What to produce: Only the text belongs in the copy. Transcribe the data exactly and drop any pictures.
(Data begins)
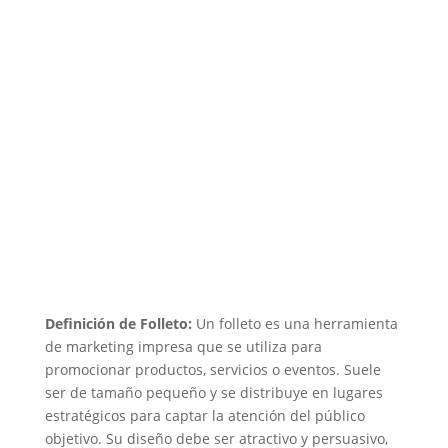
Definición de Folleto:
Un folleto es una herramienta
de marketing impresa que se utiliza para
promocionar productos, servicios o eventos. Suele
ser de tamaño pequeño y se distribuye en lugares
estratégicos para captar la atención del público
objetivo. Su diseño debe ser atractivo y persuasivo,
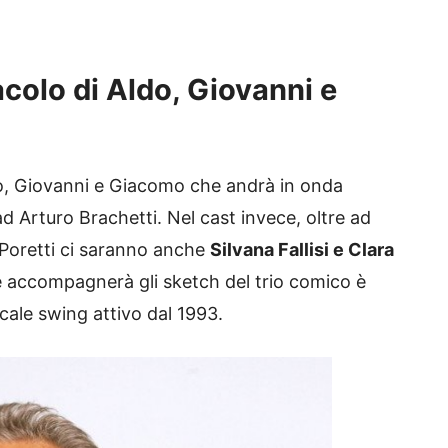
acolo di Aldo, Giovanni e
ldo, Giovanni e Giacomo che andrà in onda
ad Arturo Brachetti. Nel cast invece, oltre ad
 Poretti ci saranno anche
Silvana Fallisi e Clara
che accompagnerà gli sketch del trio comico è
cale swing attivo dal 1993.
(Data ends)
Result:
Definición de Folleto:
Un folleto es una herramienta
de marketing impresa que se utiliza para
promocionar productos, servicios o eventos. Suele
ser de tamaño pequeño y se distribuye en lugares
estratégicos para captar la atención del público
objetivo. Su diseño debe ser atractivo y persuasivo,
acolo di Aldo, Giovanni e
ldo, Giovanni e Giacomo che andrà in onda
ad Arturo Brachetti. Nel cast invece, oltre ad
 Poretti ci saranno anche
Silvana Fallisi e Clara
che accompagnerà gli sketch del trio comico è
cale swing attivo dal 1993.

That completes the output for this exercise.